HUNTINGTON'S DISEASE CENTERS

Question: Have you opened any Centers Without Walls for

those suffering from Huntington's?

Answer: Research grants to support two Huntington's

Disease Research Centers Without Walls were awarded in July 1980, one to Johns Hopkins University and one to a consortium of investigators in the Boston area with administrative focus at the Massachusetts General Hospital.

REYE'S SYNDROME

Question: What progress are you making against Reye's Syndrome, a frequently fatal disease in children?

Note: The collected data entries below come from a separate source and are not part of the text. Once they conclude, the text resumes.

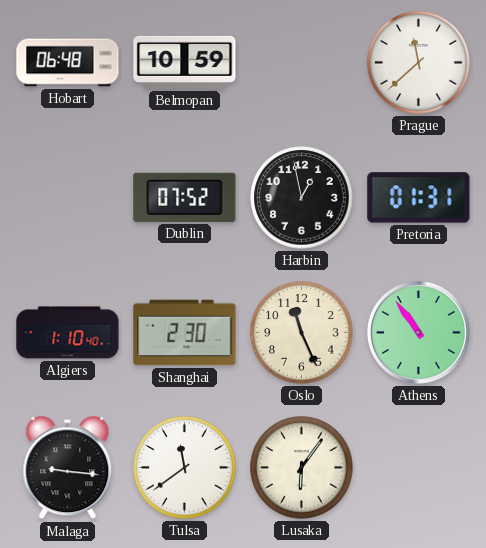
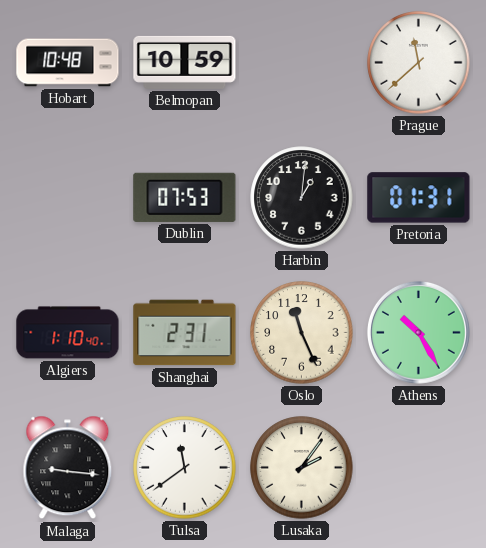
Hobart: 06:48 -> 10:48
Dublin: 07:52 -> 07:53
Harbin: 12:58 -> 1:01
Shanghai: 2:30 -> 2:31
Athens: 10:54 -> 10:25
Lusaka: 6:06 -> 2:06
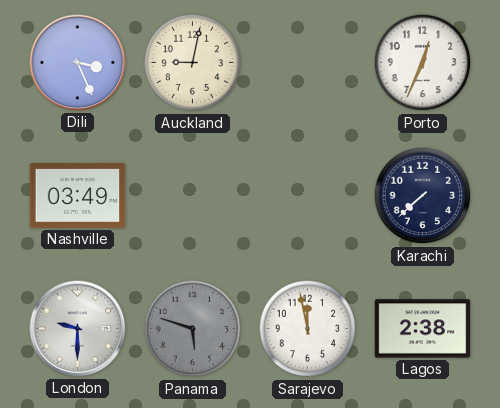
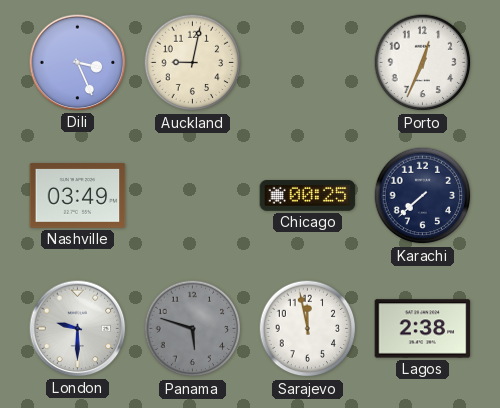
Chicago: none -> 00:25
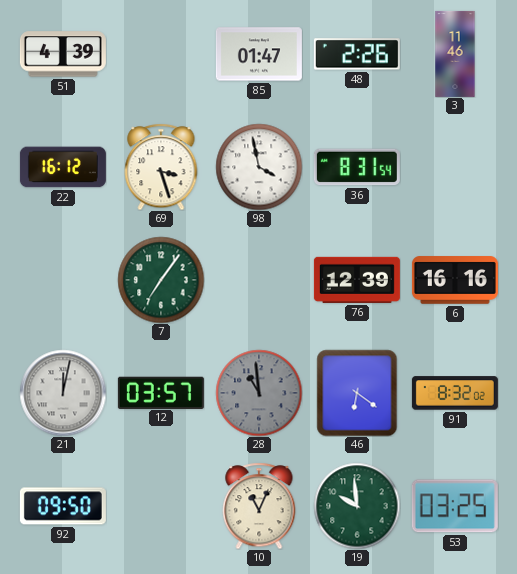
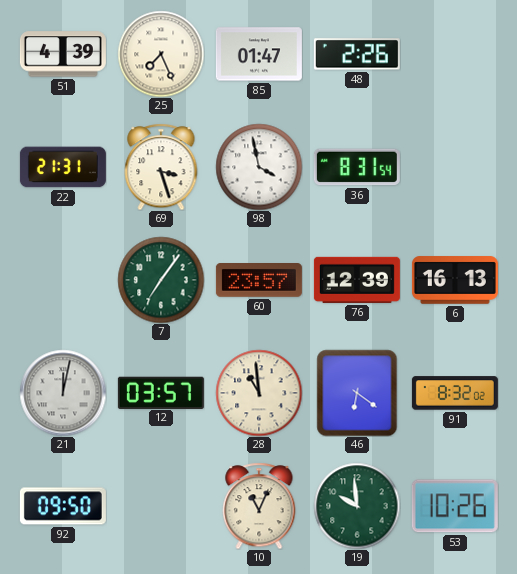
25: none -> 7:26
3: 11:46 -> none
22: 16:12 -> 21:31
60: none -> 23:57
6: 16:16 -> 16:13
28 dial: grey -> cream
53: 03:25 -> 10:26
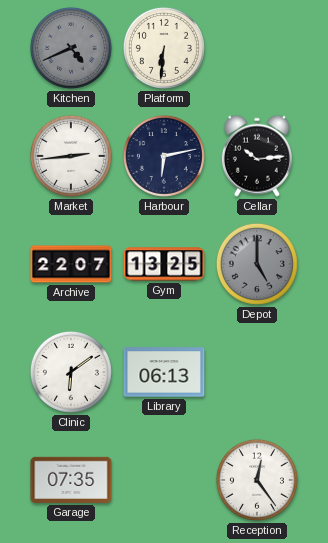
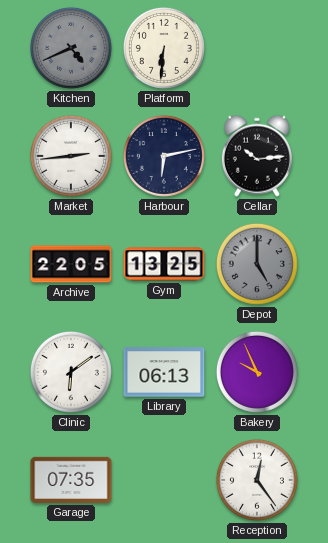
Archive: 22:07 -> 22:05
Bakery: none -> 9:56
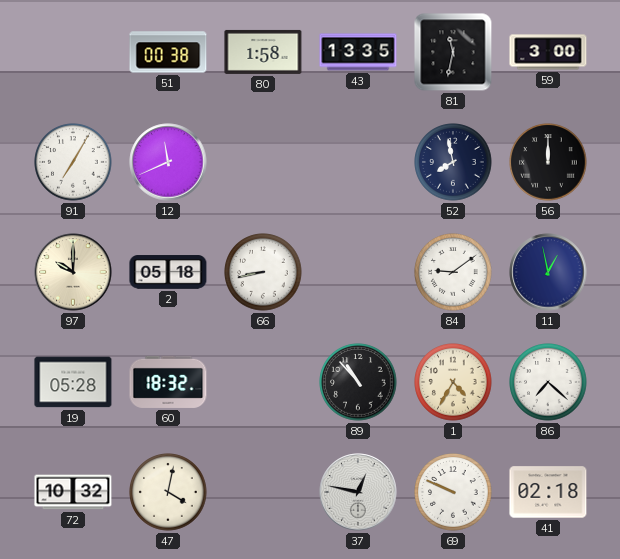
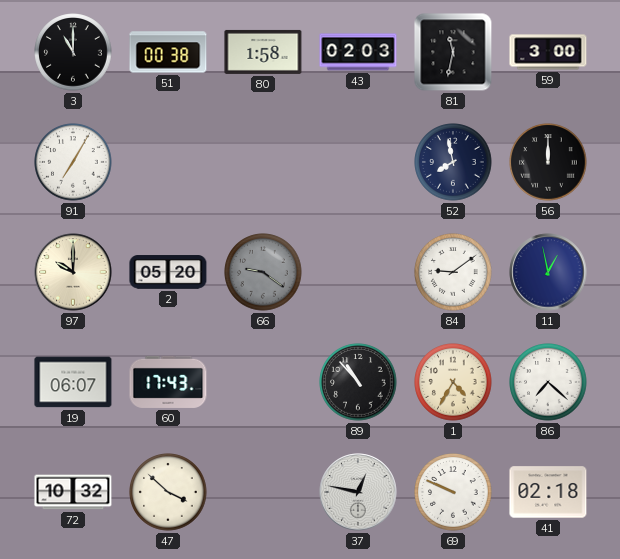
3: none -> 11:00
43: 13:35 -> 02:03
12: 11:41 -> none
2: 05:18 -> 05:20
66: 8:43 -> 9:21
66 dial: white -> grey
19: 05:28 -> 06:07
60: 18:32 -> 17:43
47: 4:02 -> 3:52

Answer: The NINCDS, in co-sponsorship with other NIH institutes, published a Program Announcement requesting research grant applications related to Reye's Syndrome on May 16, 1980 in the NIH Guide to Grants and Contracts, Vol. 9, No. 7. Responses to this Announcement in the form of applications are presently undergoing NIH peer review. The NINCDS is the lead institute in sponsoring a Consensus Development Conference on the "Diagnosis and Treatment of Reye's Syndrome" to be held March 2-4, 1981 at the National Institutes of Health. Currently the NINCDS is supporting research on metabolic profiles and amino acid disorders in Reye's syndrome and on its neuropsychological consequences. Over the last several years, mortality rates for Reye's Syndrome reported by medical centers treating the syndrome have dropped considerably. This change is due in part to earlier detection and treatment, increased knowledge and experience, and more aggressive treatment. Most of the surviving children seem to have full recovery, but there is suggestive evidence of emotional and personality changes in some survivors, short-term memory problems in others, and in some of the most severe cases clear evidence of varying degrees of brain damage.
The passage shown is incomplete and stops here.